Final answer:
The possible values of n are the factors of 156.
Step-by-step explanation:
Let's assume the value of n as x. We can set up two equations to represent the given information:
165 % x = 9 -----> Equation 1
495 % x = 27 -----> Equation 2
In Equation 1, the remainder when 165 is divided by n is 9. This can be written as an equation: 165 = x * q1 + 9, where q1 is the quotient. Let's simplify this equation by subtracting 9 from both sides: 165 - 9 = x * q1
156 = x * q1
Similarly, in Equation 2, the remainder when 495 is divided by n is 27. This can be written as an equation: 495 = x * q2 + 27, where q2 is the quotient.

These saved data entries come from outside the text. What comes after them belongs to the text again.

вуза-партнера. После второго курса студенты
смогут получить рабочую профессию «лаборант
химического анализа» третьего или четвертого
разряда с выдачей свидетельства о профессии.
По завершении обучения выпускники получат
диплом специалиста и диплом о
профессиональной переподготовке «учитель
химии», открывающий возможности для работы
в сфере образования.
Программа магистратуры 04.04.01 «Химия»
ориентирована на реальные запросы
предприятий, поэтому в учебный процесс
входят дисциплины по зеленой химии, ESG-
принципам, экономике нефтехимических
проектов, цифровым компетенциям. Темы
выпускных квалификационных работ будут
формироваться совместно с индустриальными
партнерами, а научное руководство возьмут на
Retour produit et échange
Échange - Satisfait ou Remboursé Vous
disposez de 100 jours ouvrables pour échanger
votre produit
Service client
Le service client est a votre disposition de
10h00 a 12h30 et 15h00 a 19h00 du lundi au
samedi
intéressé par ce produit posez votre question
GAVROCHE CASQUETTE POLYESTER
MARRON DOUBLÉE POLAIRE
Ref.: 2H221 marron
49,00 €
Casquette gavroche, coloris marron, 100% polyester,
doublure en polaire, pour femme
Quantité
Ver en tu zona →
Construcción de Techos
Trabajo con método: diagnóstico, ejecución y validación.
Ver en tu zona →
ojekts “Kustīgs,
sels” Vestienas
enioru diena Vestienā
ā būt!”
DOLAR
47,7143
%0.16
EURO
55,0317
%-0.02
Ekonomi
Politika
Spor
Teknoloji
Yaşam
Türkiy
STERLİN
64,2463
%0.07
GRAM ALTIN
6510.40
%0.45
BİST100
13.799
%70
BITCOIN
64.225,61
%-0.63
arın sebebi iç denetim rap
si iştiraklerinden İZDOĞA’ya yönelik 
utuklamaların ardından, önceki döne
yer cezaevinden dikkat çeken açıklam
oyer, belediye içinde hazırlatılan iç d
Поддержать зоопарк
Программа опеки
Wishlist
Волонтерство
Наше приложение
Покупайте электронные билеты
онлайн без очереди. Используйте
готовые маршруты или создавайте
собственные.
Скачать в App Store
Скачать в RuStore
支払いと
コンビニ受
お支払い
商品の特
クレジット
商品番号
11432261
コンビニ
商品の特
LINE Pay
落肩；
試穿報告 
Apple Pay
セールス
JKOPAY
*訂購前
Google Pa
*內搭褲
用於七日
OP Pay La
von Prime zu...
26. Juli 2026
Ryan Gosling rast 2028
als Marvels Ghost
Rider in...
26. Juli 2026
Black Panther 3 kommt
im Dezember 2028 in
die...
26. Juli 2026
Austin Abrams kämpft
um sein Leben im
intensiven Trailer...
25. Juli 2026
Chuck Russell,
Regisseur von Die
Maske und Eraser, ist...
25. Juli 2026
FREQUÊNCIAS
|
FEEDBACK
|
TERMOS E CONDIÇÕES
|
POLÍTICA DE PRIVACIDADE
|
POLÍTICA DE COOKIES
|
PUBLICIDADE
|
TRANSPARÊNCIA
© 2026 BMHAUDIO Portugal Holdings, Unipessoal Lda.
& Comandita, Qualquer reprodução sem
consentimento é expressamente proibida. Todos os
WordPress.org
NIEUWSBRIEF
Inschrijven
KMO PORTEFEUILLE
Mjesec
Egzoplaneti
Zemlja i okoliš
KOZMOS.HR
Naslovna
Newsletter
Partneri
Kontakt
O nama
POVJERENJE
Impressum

Simplifying this equation by subtracting 27 from both sides: 495 - 27 = x * q2
468 = x * q2
Now, we have two equations: 156 = x * q1 and 468 = x * q2. We can divide these equations to eliminate x: 156/468 = x * q1 / (x * q2)
1/3 = q1 / q2
Since q1 and q2 represent the quotients, they must be integers. The only way 1/3 can be expressed as the ratio of two integers is if q1 is a multiple of 1 and q2 is a multiple of 3. In other words, q1 can be any integer, but q2 must be a multiple of 3.
Therefore, the possible values of n are the factors of 156, which are: 1, 2, 3, 4, 6, 12, 13, 26, 39, 52, 78, and 156.